* EXERCISE GOAL *
Only the lines from the top of the records below through the line containing "Comment te prépares-tu" should be printed, exactly and without pictures.

--- PROVIDED INFORMATION ---

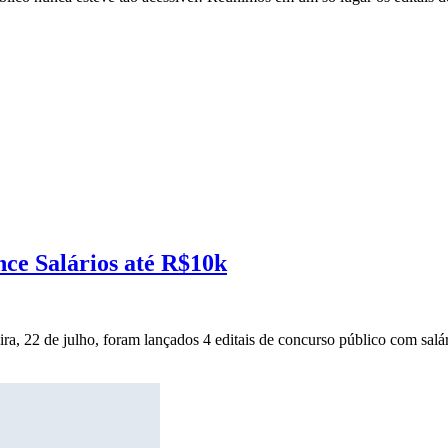
nce Salários até R$10k
ira, 22 de julho, foram lançados 4 editais de concurso público com salár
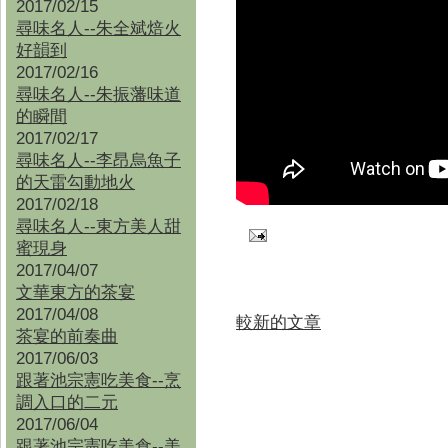
2017/02/15
尋味名人--朱全斌焙火
好韻到
2017/02/16
尋味名人--朱振藩味道
的瞬間
2017/02/17
尋味名人--李昂烏魚子
的天雷勾動地火
2017/02/18
尋味名人--東方美人甜
蜜現身
2017/04/07
文華東方的茶宴
2017/04/08
較新的文章
茶宴的前奏曲
2017/06/03
跟著池宗憲吃美食--烹
調入口的二元
2017/06/04
跟著池宗憲吃美食--
美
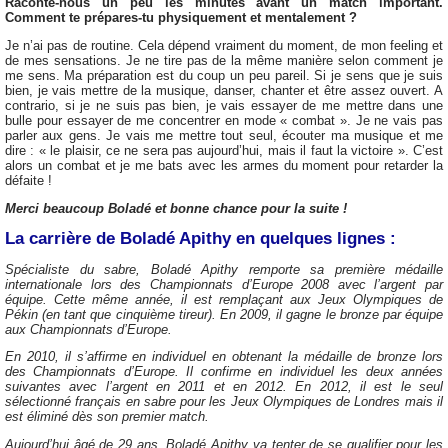
Raconte-nous un peu les minutes avant un match important.
Comment te prépares-tu physiquement et mentalement ?
Je n’ai pas de routine. Cela dépend vraiment du moment, de mon feeling et
de mes sensations. Je ne tire pas de la même manière selon comment je
me sens. Ma préparation est du coup un peu pareil. Si je sens que je suis
bien, je vais mettre de la musique, danser, chanter et être assez ouvert. A
contrario, si je ne suis pas bien, je vais essayer de me mettre dans une
bulle pour essayer de me concentrer en mode « combat ». Je ne vais pas
parler aux gens. Je vais me mettre tout seul, écouter ma musique et me
dire : « le plaisir, ce ne sera pas aujourd’hui, mais il faut la victoire ». C’est
alors un combat et je me bats avec les armes du moment pour retarder la
défaite !
Merci beaucoup Boladé et bonne chance pour la suite !
La carrière de Boladé Apithy en quelques lignes :
Spécialiste du sabre, Boladé Apithy remporte sa première médaille
internationale lors des Championnats d’Europe 2008 avec l’argent par
équipe. Cette même année, il est remplaçant aux Jeux Olympiques de
Pékin (en tant que cinquième tireur). En 2009, il gagne le bronze par équipe
aux Championnats d’Europe.
En 2010, il s’affirme en individuel en obtenant la médaille de bronze lors
des Championnats d’Europe. Il confirme en individuel les deux années
suivantes avec l’argent en 2011 et en 2012. En 2012, il est le seul
sélectionné français en sabre pour les Jeux Olympiques de Londres mais il
est éliminé dès son premier match.
Aujourd’hui âgé de 29 ans, Boladé Apithy va tenter de se qualifier pour les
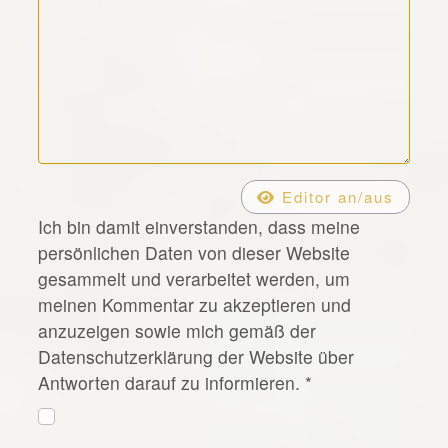
*
Editor an/aus
Ich bin damit einverstanden, dass meine
persönlichen Daten von dieser Website
gesammelt und verarbeitet werden, um
meinen Kommentar zu akzeptieren und
anzuzeigen sowie mich gemäß der
Datenschutzerklärung der Website über
Antworten darauf zu informieren.
*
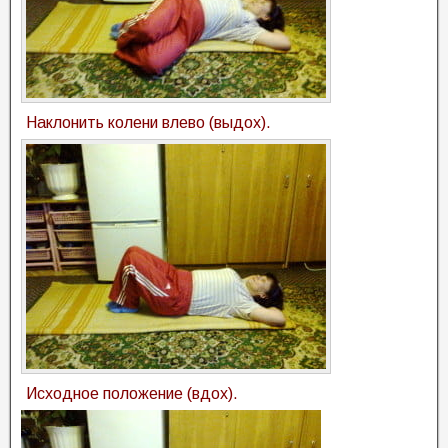
Наклонить колени влево (выдох).
Исходное положение (вдох).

---

* YOUR RESPONSE *
nce Salários até R$10k
ira, 22 de julho, foram lançados 4 editais de concurso público com salár
2017/02/15
尋味名人--朱全斌焙火
好韻到
2017/02/16
尋味名人--朱振藩味道
的瞬間
2017/02/17
尋味名人--李昂烏魚子
的天雷勾動地火
2017/02/18
尋味名人--東方美人甜
蜜現身
2017/04/07
文華東方的茶宴
2017/04/08
較新的文章
茶宴的前奏曲
2017/06/03
跟著池宗憲吃美食--烹
調入口的二元
2017/06/04
跟著池宗憲吃美食--
美
Raconte-nous un peu les minutes avant un match important.
Comment te prépares-tu physiquement et mentalement ?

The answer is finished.